A jury must base its decision on the evidence before the court and may not consider evidence outside the record. While courts do their best to ensure that juries are properly instructed and not exposed to outside information, jurors still sometimes consider extrinsic information in robbery and other theft cases. When this happens, a Washington robbery defense attorney may seek a new trial for his or her client.
Such was the case recently, when a jury was exposed to a video that had not been admitted into evidence at trial. The defendant was charged with second-degree robbery of a restaurant. Police apprehended him at the end of an alley about five blocks away shortly after the robbery. There were shoe prints in the alley matching the defendant’s shoes. He had a roll of pennies on him and just a few dollars more than what had been taken. The robber’s shirt was found in a garbage can along the alley. The employee, however, did not think the defendant was the robber.

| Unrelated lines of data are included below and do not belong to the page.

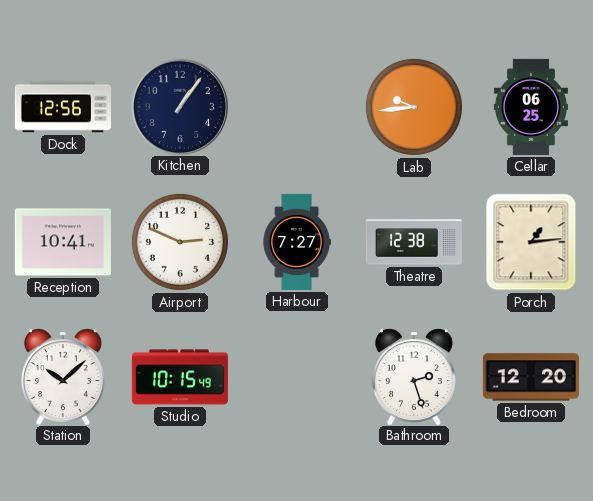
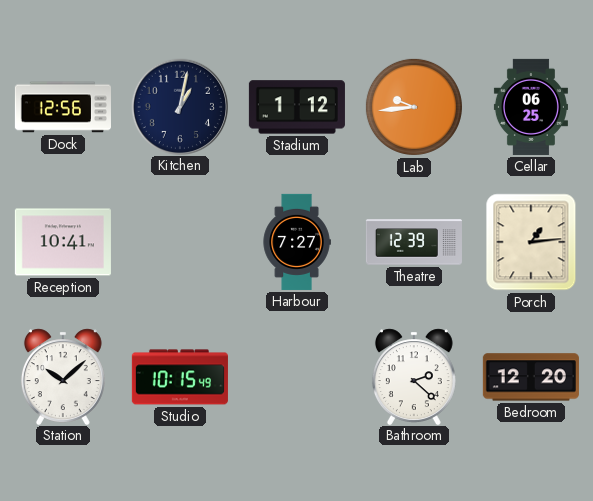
Kitchen: 1:06 -> 1:02
Stadium: none -> 1:12
Airport: 2:49 -> none
Theatre: 12:38 -> 12:39
Bathroom: 2:27 -> 2:22
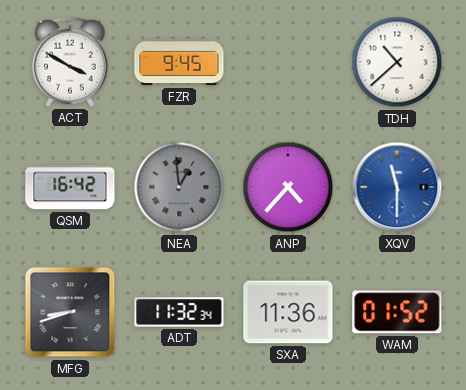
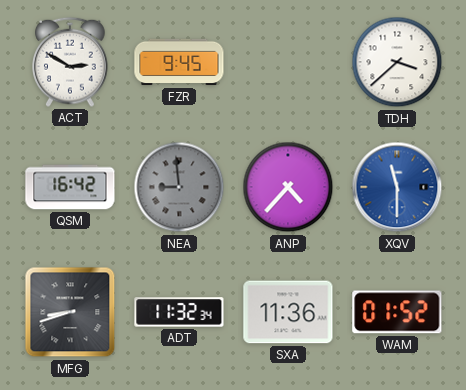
ACT: 3:50 -> 2:50
TDH: 10:38 -> 3:38
NEA: 12:59 -> 8:59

There were three videos from inside the store and another that captured the parking lot. The outside video also showed the robber walking out of the building in the general direction of the alley. All four videos were put onto a DVD admitted as a prosecution exhibit. However, just the videos inside the store were admitted at trial. The prosecution did not have a witness to establish a foundation for the exterior video, so it was withdrawn after the defense objected. The existence of the exterior video came out at trial when the defense asked an officer about not having watched it.